What is required:
Your response should contain every line from the data below that holds the string "adopción".

Page images and extracted text:

· · ·

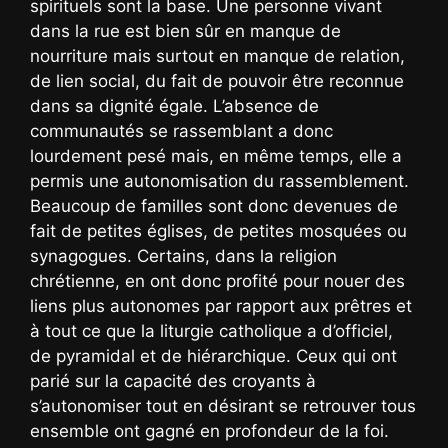
spirituels sont la base. Une personne vivant
dans la rue est bien sûr en manque de
nourriture mais surtout en manque de relation,
de lien social, du fait de pouvoir être reconnue
dans sa dignité égale. L’absence de
communautés se rassemblant a donc
lourdement pesé mais, en même temps, elle a
permis une autonomisation du rassemblement.
Beaucoup de familles sont donc devenues de
fait de petites églises, de petites mosquées ou
synagogues. Certains, dans la religion
chrétienne, en ont donc profité pour nouer des
liens plus autonomes par rapport aux prêtres et
à tout ce que la liturgie catholique a d’officiel,
de pyramidal et de hiérarchique. Ceux qui ont
parié sur la capacité des croyants à
s’autonomiser tout en désirant se retrouver tous
ensemble ont gagné en profondeur de la foi.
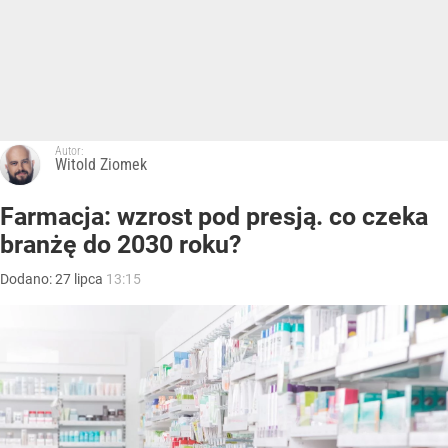
Autor:
Witold Ziomek
Farmacja: wzrost pod presją. co czeka
branżę do 2030 roku?
Dodano:
27
lipca
13:15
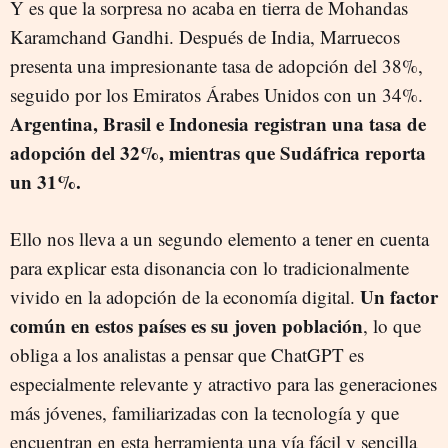
Y es que la sorpresa no acaba en tierra de Mohandas
Karamchand Gandhi. Después de India, Marruecos
presenta una impresionante tasa de adopción del 38%,
seguido por los Emiratos Árabes Unidos con un 34%.
Argentina, Brasil e Indonesia registran una tasa de
adopción del 32%, mientras que Sudáfrica reporta
un 31%.
Ello nos lleva a un segundo elemento a tener en cuenta
para explicar esta disonancia con lo tradicionalmente
Un factor
vivido en la adopción de la economía digital.
común en estos países es su joven población
, lo que
obliga a los analistas a pensar que ChatGPT es
especialmente relevante y atractivo para las generaciones
más jóvenes, familiarizadas con la tecnología y que
encuentran en esta herramienta una vía fácil y sencilla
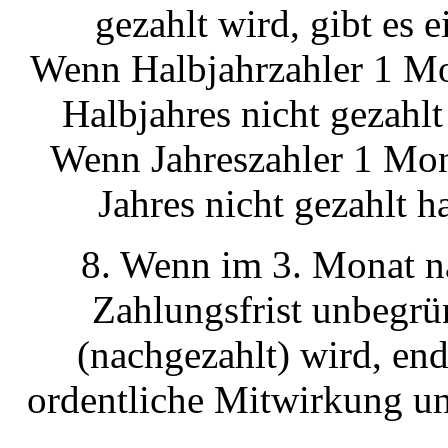
gezahlt wird, gibt es
Wenn Halbjahrzahler 1 Mo
Halbjahres nicht gezahl
Wenn Jahreszahler 1 Mon
Jahres nicht gezahlt 
8. Wenn im 3. Monat n
Zahlungsfrist unbegrü
(nachgezahlt) wird, en
ordentliche Mitwirkung u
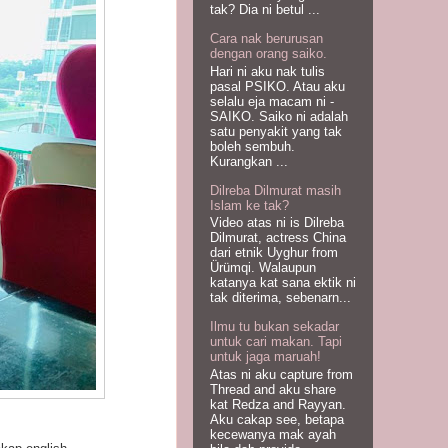
tak? Dia ni betul ...
Cara nak berurusan
dengan orang saiko.
Hari ni aku nak tulis
pasal PSIKO. Atau aku
selalu eja macam ni -
SAIKO. Saiko ni adalah
satu penyakit yang tak
boleh sembuh.
Kurangkan ...
Dilreba Dilmurat masih
Islam ke tak?
Video atas ni is Dilreba
Dilmurat, actress China
dari etnik Uyghur from
Ürümqi. Walaupun
katanya kat sana ektik ni
tak diterima, sebenarn...
Ilmu tu bukan sekadar
untuk cari makan. Tapi
untuk jaga maruah!
Atas ni aku capture from
Thread and aku share
kat Redza and Rayyan.
Aku cakap see, betapa
kecewanya mak ayah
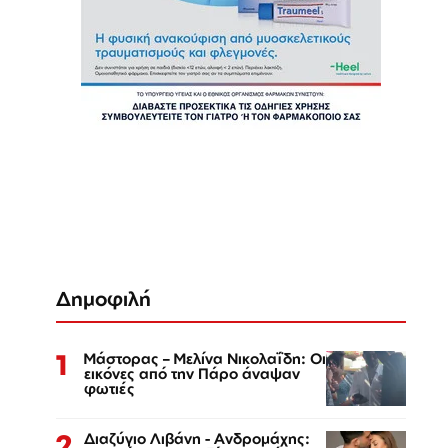
Δημοφιλή
1
Μάστορας – Μελίνα Νικολαΐδη: Οι
εικόνες από την Πάρο άναψαν
φωτιές
2
Διαζύγιο Λιβάνη - Ανδρομάχης:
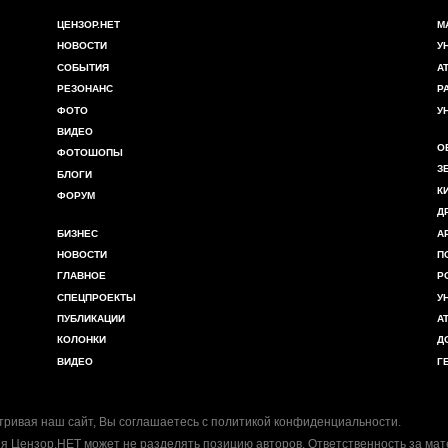
ЦЕНЗОР.НЕТ
М
НОВОСТИ
У
СОБЫТИЯ
А
РЕЗОНАНС
Р
ФОТО
У
ВИДЕО
О
ФОТОШОПЫ
З
БЛОГИ
К
ФОРУМ
Д
БИЗНЕС
А
НОВОСТИ
П
ГЛАВНОЕ
Р
СПЕЦПРОЕКТЫ
У
ПУБЛИКАЦИИ
А
КОЛОНКИ
Д
ВИДЕО
Г
ривая наш сайт, Вы соглашаетесь с
политикой конфиденциальности
.
я Цензор.НЕТ может не разделять позицию авторов. Ответственность за ма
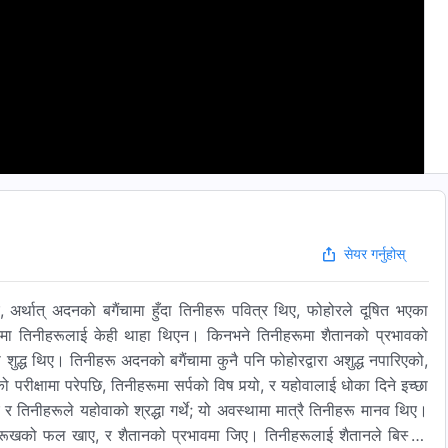
सेयर गर्नुहोस्
िए, अर्थात् अदनको बगैंचामा हुँदा तिनीहरू पवित्र थिए, फोहोरले दूषित भएका
ेमा तिनीहरूलाई केही थाहा थिएन। किनभने तिनीहरूमा शैतानको प्रभावको
शुद्ध थिए। तिनीहरू अदनको बगैंचामा कुनै पनि फोहोरद्वारा अशुद्ध नपारिएको,
परीक्षामा परेपछि, तिनीहरूमा सर्पको विष पर्‍यो, र यहोवालाई धोका दिने इच्‍छा
र तिनीहरूले यहोवाको श्रद्धा गर्थे; यो अवस्थामा मात्रै तिनीहरू मानव थिए।
े रूखको फल खाए, र शैतानको प्रभावमा जिए। तिनीहरूलाई शैतानले बिस्तारै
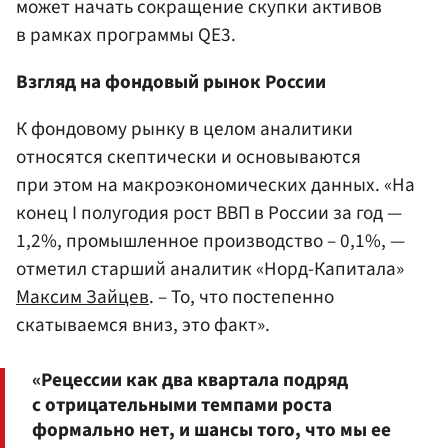
может начать сокращение скупки активов
в рамках программы QE3.
Взгляд на фондовый рынок России
К фондовому рынку в целом аналитики
относятся скептически и основываются
при этом на макроэкономических данных. «На
конец I полугодия рост ВВП в России за год —
1,2%, промышленное производство – 0,1%, —
отметил старший аналитик «Норд-Капитала»
Максим Зайцев
. – То, что постепенно
скатываемся вниз, это факт».
«Рецессии как два квартала подряд
с отрицательными темпами роста
формально нет, и шансы того, что мы ее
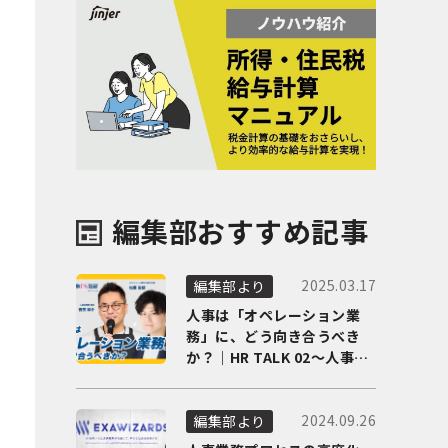
編集部おすすめ記事
2025.03.17
編集部より
人事は「オペレーション業
務」に、どう向き合うべき
か？｜HR TALK 02～人事DX
の最前線を徹底解剖～
2024.09.26
編集部より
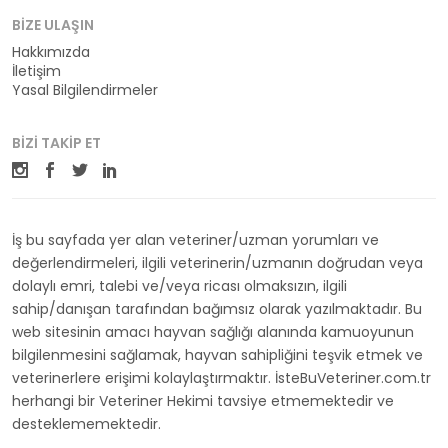
BIZE ULAŞIN
Hakkımızda
İletişim
Yasal Bilgilendirmeler
BIZI TAKIP ET
İş bu sayfada yer alan veteriner/uzman yorumları ve
değerlendirmeleri, ilgili veterinerin/uzmanın doğrudan veya
dolaylı emri, talebi ve/veya ricası olmaksızın, ilgili
sahip/danışan tarafından bağımsız olarak yazılmaktadır. Bu
web sitesinin amacı hayvan sağlığı alanında kamuoyunun
bilgilenmesini sağlamak, hayvan sahipliğini teşvik etmek ve
veterinerlere erişimi kolaylaştırmaktır. İsteBuVeteriner.com.tr
herhangi bir Veteriner Hekimi tavsiye etmemektedir ve
desteklememektedir.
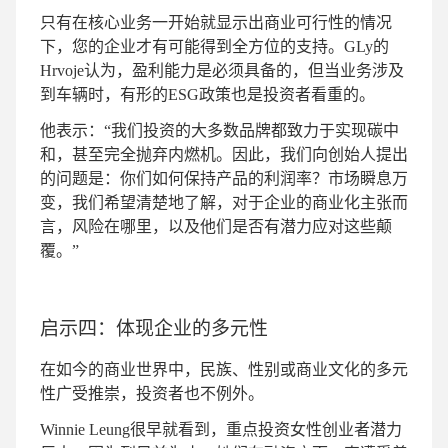
只有在核心业务一开始就显示出商业可行性的情况
下，您的企业才有可能得到全方位的支持。GLy的
Hrvoje认为，盈利能力是必须具备的，但当业务涉及
到车辆时，有形的ESG政策也是投资者看重的。
他表示：“我们投资的大多数品牌都致力于实现碳中
和，甚至完全抛弃内燃机。因此，我们向创始人提出
的问题是：你们如何保持产品的利润率？市场瞬息万
变，我们希望清楚地了解，对于企业的商业化主张而
言，风险在哪里，以及他们是否有潜力应对这些颠
覆。”
启示四：体现企业的多元性
在如今的商业世界中，民族、性别或商业文化的多元
性广受推崇，投资者也不例外。
Winnie Leung很早就看到，重点投资女性创业者潜力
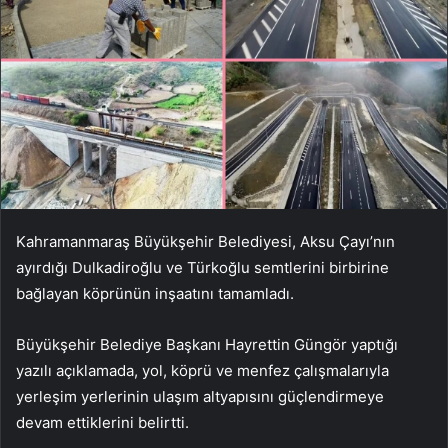
Kahramanmaraş Büyükşehir Belediyesi, Aksu Çayı’nın
ayırdığı Dulkadiroğlu ve Türkoğlu semtlerini birbirine
bağlayan köprünün inşaatını tamamladı.
Büyükşehir Belediye Başkanı Hayrettin Güngör yaptığı
yazılı açıklamada, yol, köprü ve menfez çalışmalarıyla
yerleşim yerlerinin ulaşım altyapısını güçlendirmeye
devam ettiklerini belirtti.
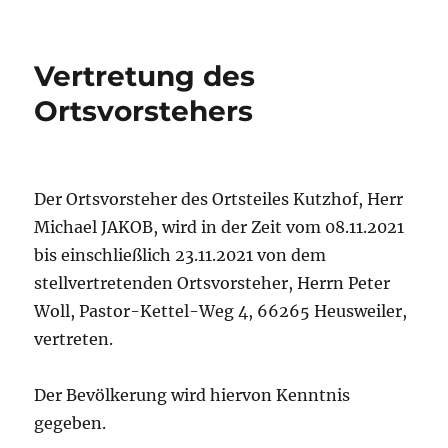
am
Vertretung des
Ortsvorstehers
Der Ortsvorsteher des Ortsteiles Kutzhof, Herr
Michael JAKOB, wird in der Zeit vom 08.11.2021
bis einschließlich 23.11.2021 von dem
stellvertretenden Ortsvorsteher, Herrn Peter
Woll, Pastor-Kettel-Weg 4, 66265 Heusweiler,
vertreten.
Der Bevölkerung wird hiervon Kenntnis
gegeben.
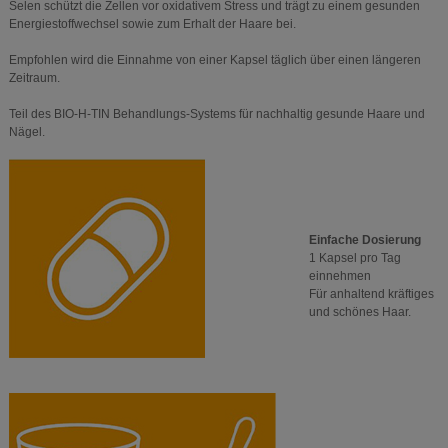
Selen schützt die Zellen vor oxidativem Stress und trägt zu einem gesunden
Energiestoffwechsel sowie zum Erhalt der Haare bei.
Empfohlen wird die Einnahme von einer Kapsel täglich über einen längeren
Zeitraum.
Teil des BIO-H-TIN Behandlungs-Systems für nachhaltig gesunde Haare und
Nägel.
Einfache Dosierung
1 Kapsel pro Tag
einnehmen
Für anhaltend kräftiges
und schönes Haar.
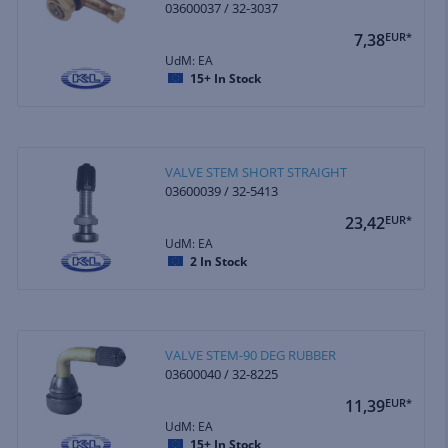
03600037 / 32-3037
7,38
EUR*
UdM: EA
15+
In Stock
VALVE STEM SHORT STRAIGHT
03600039 / 32-5413
23,42
EUR*
UdM: EA
2
In Stock
VALVE STEM-90 DEG RUBBER
03600040 / 32-8225
11,39
EUR*
UdM: EA
15+
In Stock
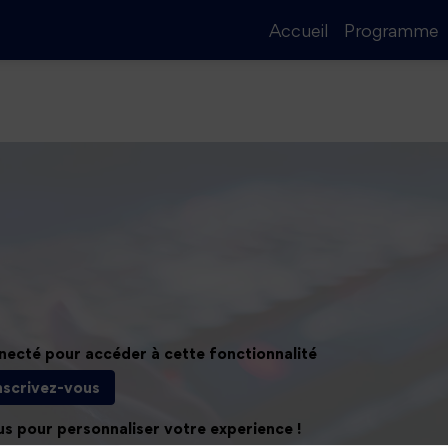
Accueil
Programme
nnecté pour accéder à cette fonctionnalité
nscrivez-vous
us pour personnaliser votre experience !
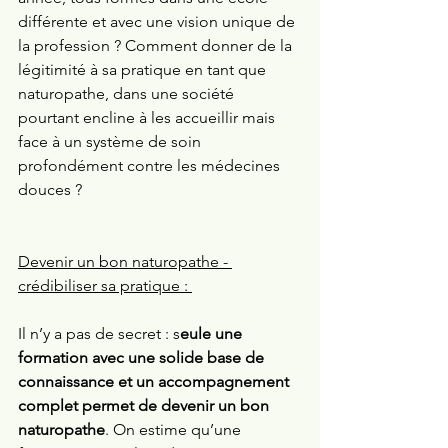
différente et avec une vision unique de 
la profession ? Comment donner de la 
légitimité à sa pratique en tant que 
naturopathe, dans une société 
pourtant encline à les accueillir mais 
face à un système de soin 
profondément contre les médecines 
douces ? 
Devenir un bon naturopathe - 
crédibiliser sa pratique : 
Il n’y a pas de secret : s
eule une 
formation avec une solide base de 
connaissance et un accompagnement 
complet permet de devenir un bon 
naturopathe
. On estime qu’une 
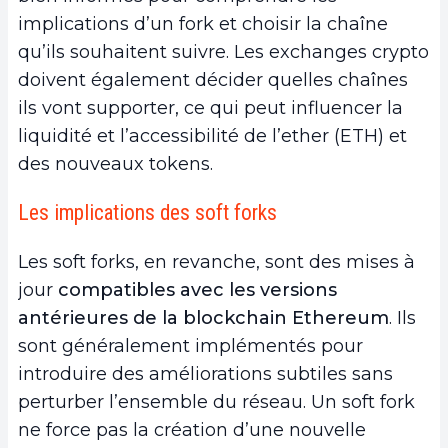
implications d’un fork et choisir la chaîne
qu’ils souhaitent suivre. Les exchanges crypto
doivent également décider quelles chaînes
ils vont supporter, ce qui peut influencer la
liquidité et l’accessibilité de l’ether (ETH) et
des nouveaux tokens.
Les implications des soft forks
Les soft forks, en revanche, sont des mises à
jour
compatibles avec les versions
antérieures de la blockchain Ethereum
. Ils
sont généralement implémentés pour
introduire des améliorations subtiles sans
perturber l’ensemble du réseau. Un soft fork
ne force pas la création d’une nouvelle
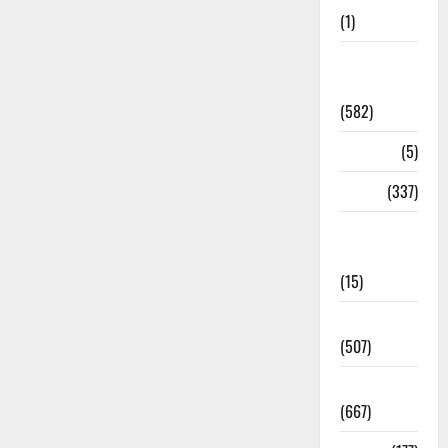
(1)
CM
Uttrakhand
(582)
Corona
(5)
crime
(337)
Cyber
Crime
(15)
Dehradun
(507)
Dehradun
(667)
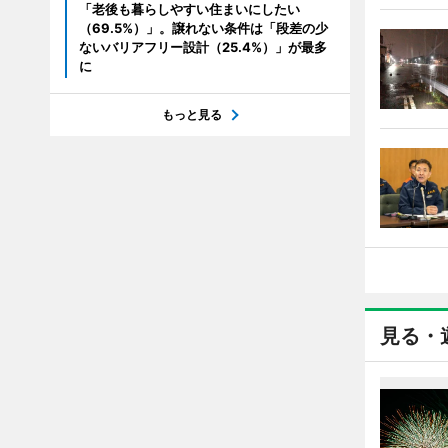
「老後も暮らしやすい住まいにしたい
（69.5%）」。譲れない条件は「段差の少
ないバリアフリー設計（25.4%）」が最多
に
もっと見る
見る・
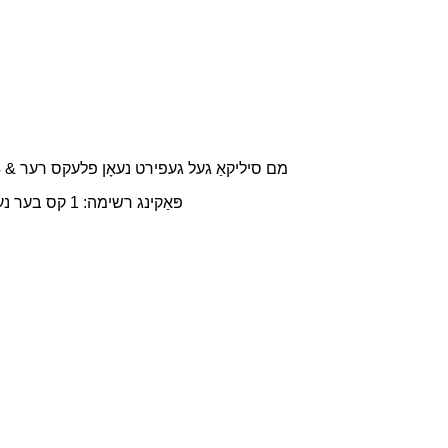
הויפּט מאַטעריאַל: 8X16 מם סיליקאַ געל געפירט נעאָן פלעקס רער & 4 מם טראַנספּעראַנט אַקריליק טעלער בויגן
פּאַקינג רשימה: 1 קס בער נעאָן צייכן, 1 קס 3 אַ מאַכט צושטעלן מיט מאַכט שנור, 2 קס אַדס נאָגל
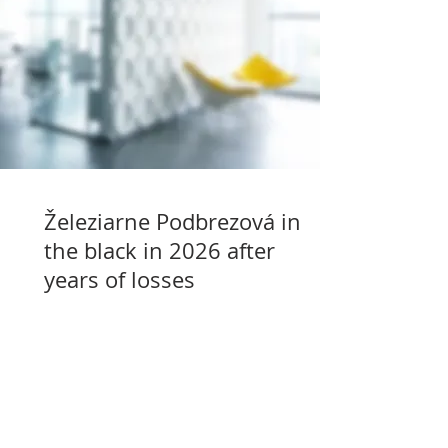
Železiarne Podbrezová in
the black in 2026 after
years of losses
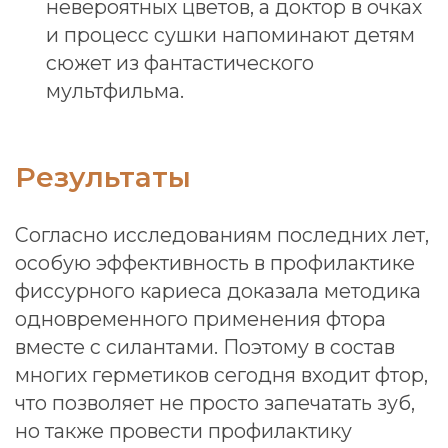
Соглашение на отправку
рекламных материалов
ОТПРАВИТЬ
Детские
стоматологи
Каждый зубик имеет значение!
Позаботьтесь о стоматологическом здоровье
вашего ребенка с помощью
профессиональной помощи детского
стоматолога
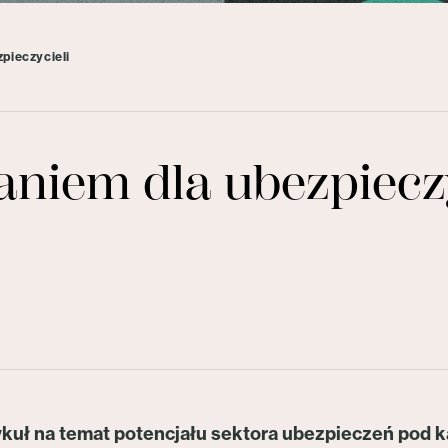
pieczycieli
niem dla ubezpieczy
tykuł na temat potencjału sektora ubezpieczeń pod 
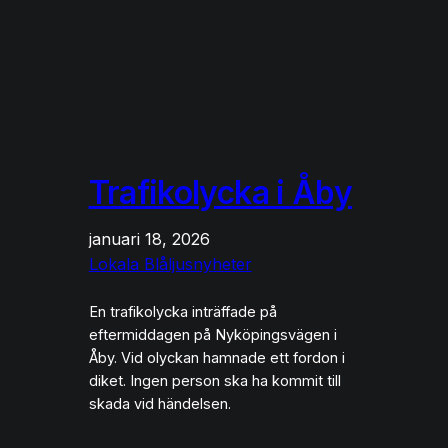
Trafikolycka i Åby
januari 18, 2026
Lokala Blåljusnyheter
En trafikolycka inträffade på
eftermiddagen på Nyköpingsvägen i
Åby. Vid olyckan hamnade ett fordon i
diket. Ingen person ska ha kommit till
skada vid händelsen.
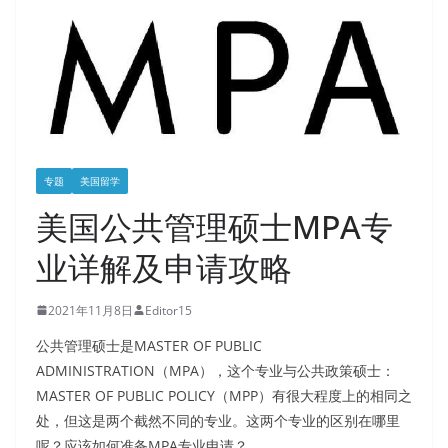
专题
美国留学
美国公共管理硕士MPA专
业详解及申请攻略
2021年11月8日
Editor15
公共管理硕士是MASTER OF PUBLIC
ADMINISTRATION（MPA），这个专业与公共政策硕士：
MASTER OF PUBLIC POLICY（MPP）有很大程度上的相同之
处，但这是两个截然不同的专业。这两个专业的区别在哪里
呢？应该如何准备MPA专业申请？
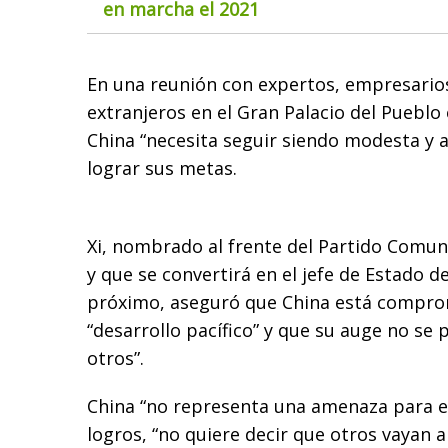
en marcha el 2021
En una reunión con expertos, empresario
extranjeros en el Gran Palacio del Pueblo
China “necesita seguir siendo modesta y 
lograr sus metas.
Xi, nombrado al frente del Partido Comun
y que se convertirá en el jefe de Estado d
próximo, aseguró que China está compro
“desarrollo pacífico” y que su auge no se
otros”.
China “no representa una amenaza para e
logros, “no quiere decir que otros vayan a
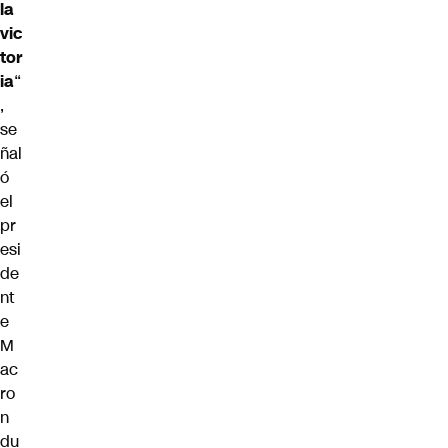
la
vic
tor
ia
“
,
se
ñal
ó
el
pr
esi
de
nt
e
M
ac
ro
n
du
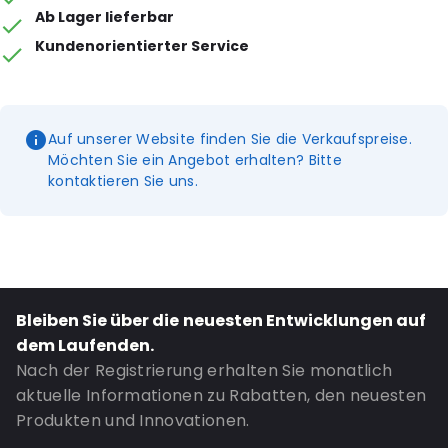
Ab Lager lieferbar
Kundenorientierter Service
Auf unserer Website finden Sie die Verkaufspreise.
Möchten Sie ein Angebot erhalten? Bitte
kontaktieren Sie uns.
Bleiben Sie über die neuesten Entwicklungen auf
dem Laufenden.
Nach der Registrierung erhalten Sie monatlich
aktuelle Informationen zu Rabatten, den neuesten
Produkten und Innovationen.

· · ·

Task output:
presenta una impresionante tasa de adopción del 38%,
adopción del 32%, mientras que Sudáfrica reporta
vivido en la adopción de la economía digital.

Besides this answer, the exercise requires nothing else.